▶ **Task requirements**:
Using the records below, filter out every line that lacks "from" and copy the rest.
_ _ _ _
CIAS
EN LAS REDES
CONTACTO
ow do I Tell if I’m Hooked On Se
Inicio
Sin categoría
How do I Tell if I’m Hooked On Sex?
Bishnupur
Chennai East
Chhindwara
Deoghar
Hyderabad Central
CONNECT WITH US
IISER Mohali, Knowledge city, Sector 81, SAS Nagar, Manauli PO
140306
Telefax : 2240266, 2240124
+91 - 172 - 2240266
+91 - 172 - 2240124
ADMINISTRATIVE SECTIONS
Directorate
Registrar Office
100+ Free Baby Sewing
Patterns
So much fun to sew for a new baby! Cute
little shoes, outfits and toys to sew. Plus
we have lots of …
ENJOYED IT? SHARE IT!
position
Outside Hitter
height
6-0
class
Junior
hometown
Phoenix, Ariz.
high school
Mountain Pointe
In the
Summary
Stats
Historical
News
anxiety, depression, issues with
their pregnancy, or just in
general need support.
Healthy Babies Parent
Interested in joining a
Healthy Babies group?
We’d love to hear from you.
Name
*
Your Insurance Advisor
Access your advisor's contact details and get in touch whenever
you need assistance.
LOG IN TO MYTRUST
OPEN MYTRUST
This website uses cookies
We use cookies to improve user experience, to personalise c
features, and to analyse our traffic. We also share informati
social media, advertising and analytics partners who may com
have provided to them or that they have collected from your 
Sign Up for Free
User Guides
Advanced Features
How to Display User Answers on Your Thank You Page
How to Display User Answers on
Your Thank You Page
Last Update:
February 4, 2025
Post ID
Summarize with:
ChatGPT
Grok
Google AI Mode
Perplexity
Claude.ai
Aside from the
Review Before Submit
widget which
_ _ _ _
▶ **Answer to this exercise**:
We’d love to hear from you.
have provided to them or that they have collected from your 
Aside from the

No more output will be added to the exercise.